# Your assignment:
Reply with one number only: the count of lines below that contain the word "vinyl".

[Page-level text extractions]
↓

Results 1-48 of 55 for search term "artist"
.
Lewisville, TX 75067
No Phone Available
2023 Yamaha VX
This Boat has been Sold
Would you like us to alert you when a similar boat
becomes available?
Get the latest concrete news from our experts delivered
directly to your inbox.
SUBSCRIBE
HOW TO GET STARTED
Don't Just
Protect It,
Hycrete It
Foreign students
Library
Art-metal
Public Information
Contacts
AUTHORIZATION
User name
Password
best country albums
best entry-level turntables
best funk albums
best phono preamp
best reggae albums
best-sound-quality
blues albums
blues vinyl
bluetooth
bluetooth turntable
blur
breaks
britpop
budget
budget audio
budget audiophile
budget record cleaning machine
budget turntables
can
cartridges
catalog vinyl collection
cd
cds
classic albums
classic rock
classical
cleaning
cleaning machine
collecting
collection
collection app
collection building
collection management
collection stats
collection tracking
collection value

↑
↓

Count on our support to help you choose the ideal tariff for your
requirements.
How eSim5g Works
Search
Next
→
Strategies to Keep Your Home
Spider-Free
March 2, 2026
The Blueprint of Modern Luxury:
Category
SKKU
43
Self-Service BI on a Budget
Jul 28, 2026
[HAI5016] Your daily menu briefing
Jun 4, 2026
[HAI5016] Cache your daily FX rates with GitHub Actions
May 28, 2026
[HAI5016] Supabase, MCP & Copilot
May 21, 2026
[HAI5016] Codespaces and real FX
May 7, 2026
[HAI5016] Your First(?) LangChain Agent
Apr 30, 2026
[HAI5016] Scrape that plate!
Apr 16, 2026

↑
↓

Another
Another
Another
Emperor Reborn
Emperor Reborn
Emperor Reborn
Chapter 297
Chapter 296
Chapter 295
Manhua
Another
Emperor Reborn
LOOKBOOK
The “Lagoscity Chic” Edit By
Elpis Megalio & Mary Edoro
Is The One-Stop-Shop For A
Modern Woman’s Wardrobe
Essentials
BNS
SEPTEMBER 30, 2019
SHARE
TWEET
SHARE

↑

# Response:
2